KPC producing bacteria have been associated with high morbidity and mortality in countries such as Greece, Israel and Eastern parts of the United States, and in 2012, there was an outbreak in a Victorian hospital.
A few years later, the Microbiological Diagnostic Unit (MDU) Public Health Laboratory at the Doherty Institute was brought on to help investigate.
“It wasn’t clear why KPC cases were still being detected in Victoria, and if they were spreading here,” explains University of Melbourne Professor Ben Howden, Director of MDU.
Using whole genome sequencing and epidemiological data from multiple hospitals across Victoria, the MDU team found that because of the bacteria’s ability to colonise the gut, a single facility won’t always be able to track all the transmissions that may have occurred. This is because infections are often identified in other facilities years down the track.
It was this finding that led the Department of Health and Human Services to implement a centralised and systemised surveillance system conducted by the Doherty Institute for Carbapenemase-Producing Enterobacteriacaea (CPE). These are certain types of bacteria, such as KPC producers, that are resistant to carbapenems, a class of ‘last resort’ antibiotics used for treating serious infections.

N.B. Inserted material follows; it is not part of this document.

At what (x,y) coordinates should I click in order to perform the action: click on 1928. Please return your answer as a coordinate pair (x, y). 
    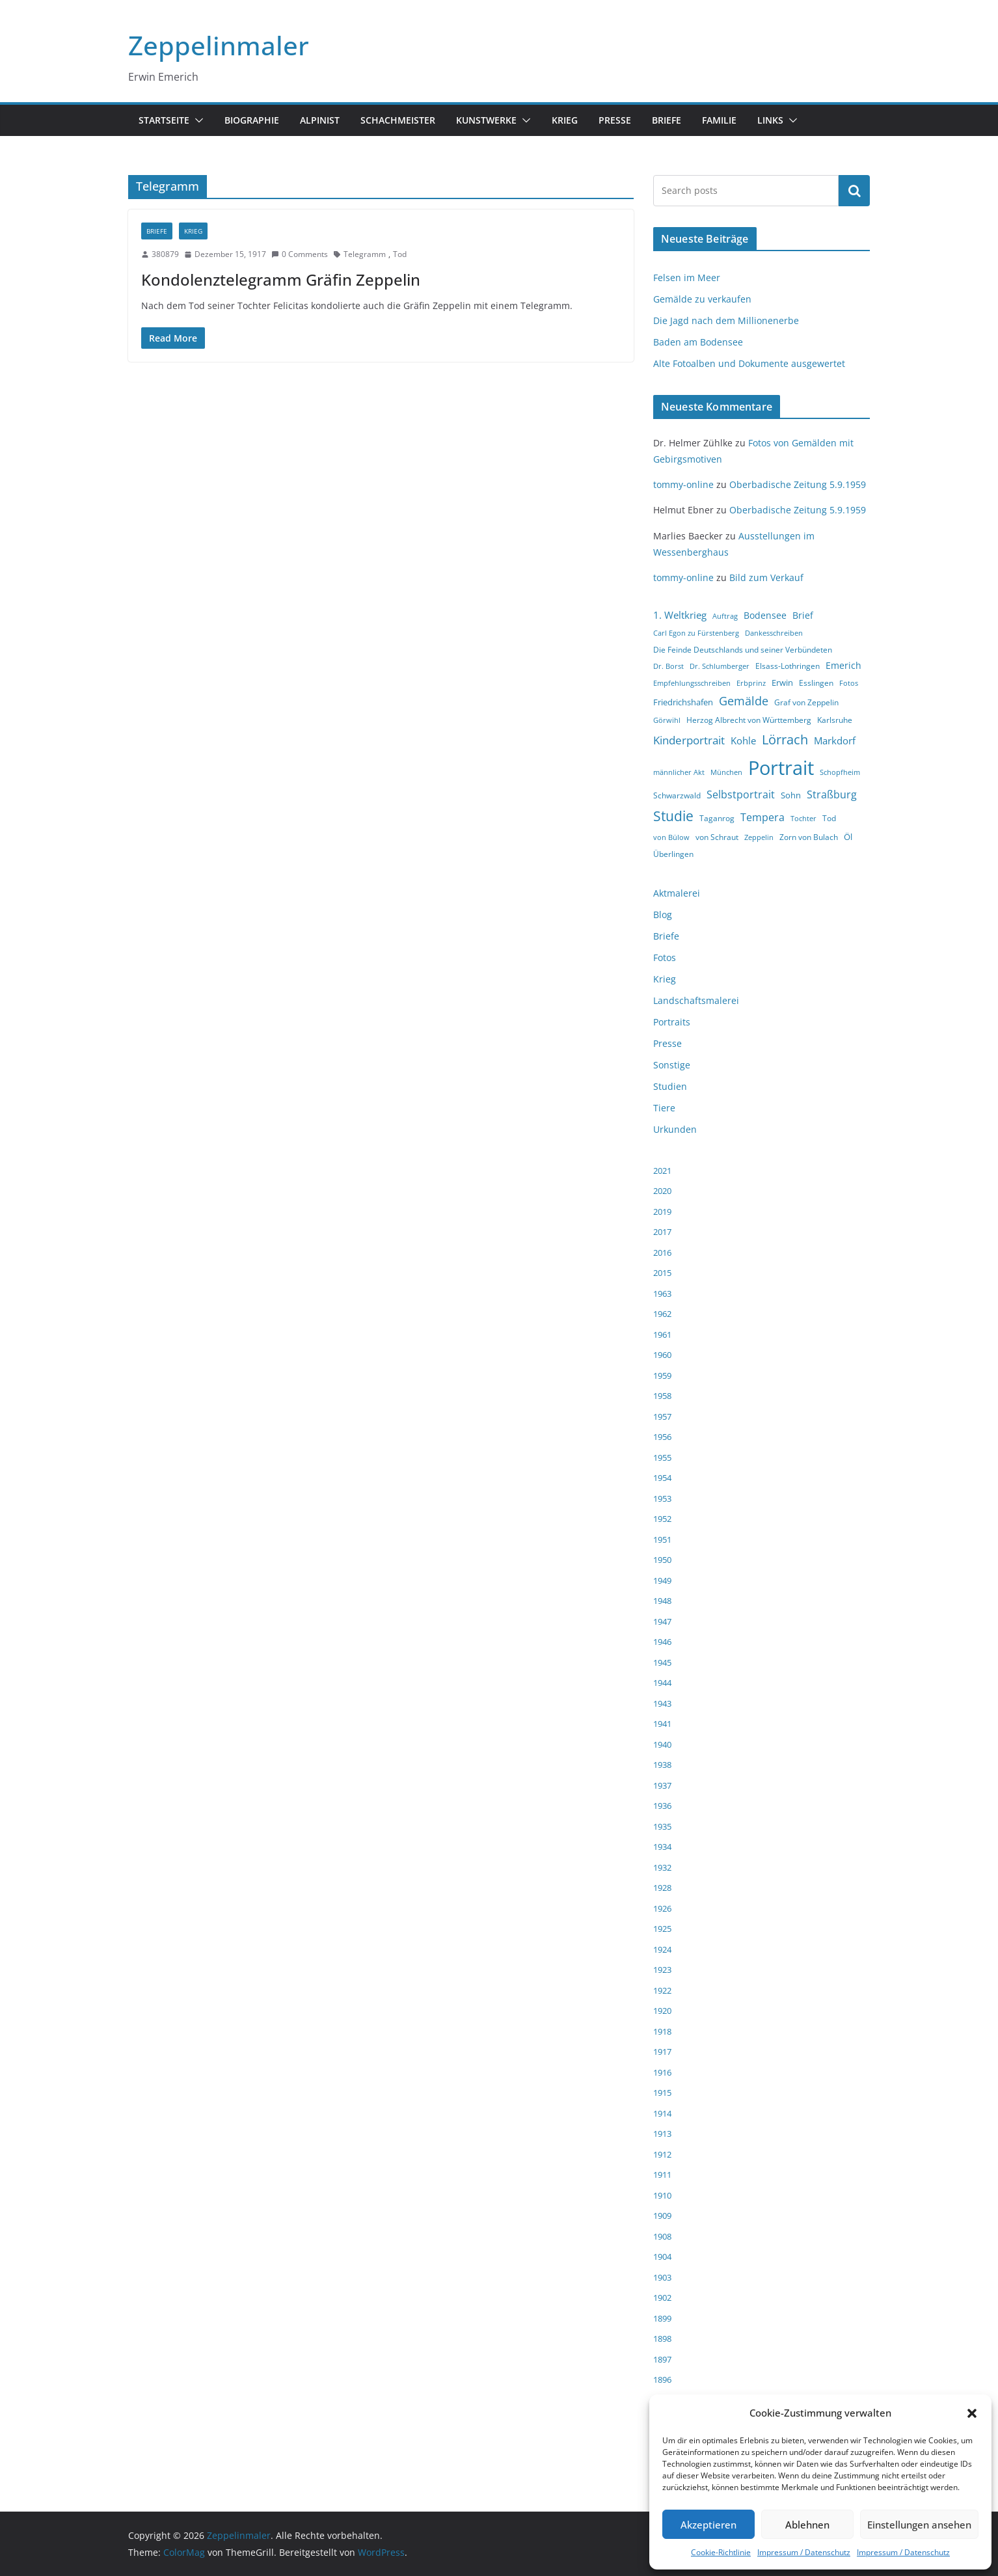     Looking at the image, I should click on (662, 1887).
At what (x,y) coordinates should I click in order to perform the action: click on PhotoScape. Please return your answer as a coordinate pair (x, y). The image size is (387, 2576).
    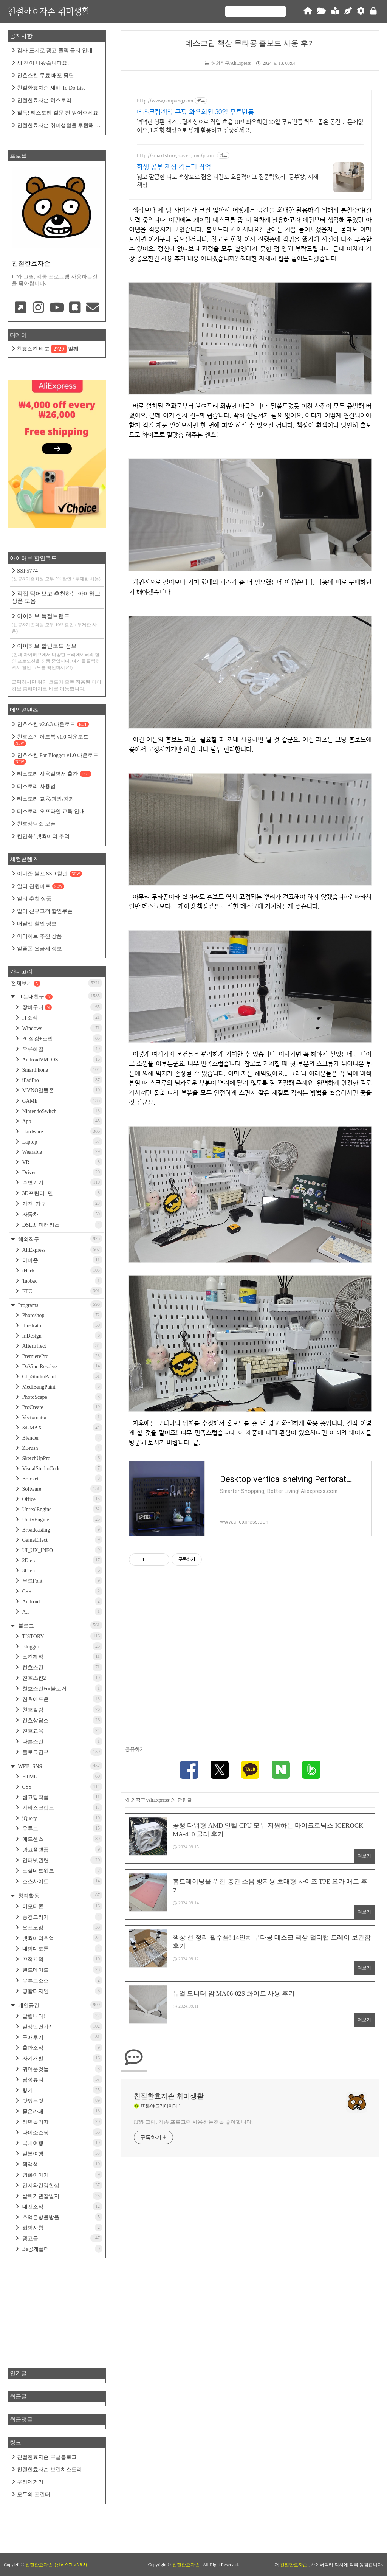     Looking at the image, I should click on (61, 1397).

One of their first roles was to develop a set of guidelines, Victorian guidelines on carbapenemase-producing Enterobacteriaceae, for the surveillance and management CPE.
“The guidelines introduced active screening and outlined how hospitals and other healthcare facilities should respond to confirmed cases and outbreaks, so we had standardised practices across the state,” explains Infection Control Consultant for VICNISS at the Doherty Institute, Judy Brett.
The program has seen a reduction in the proportion of CPE-causing active clinical infections in Victoria. The incidence of CPE has increased over the surveillance period, however active clinical infections remained steady.
“That says to me that screening is working,” says MDU Epidemiologist, Courtney Lane.
“We’re identifying more people colonised with CPE who are carrying it around without symptoms, so control measures to stop transmission can be put in place.”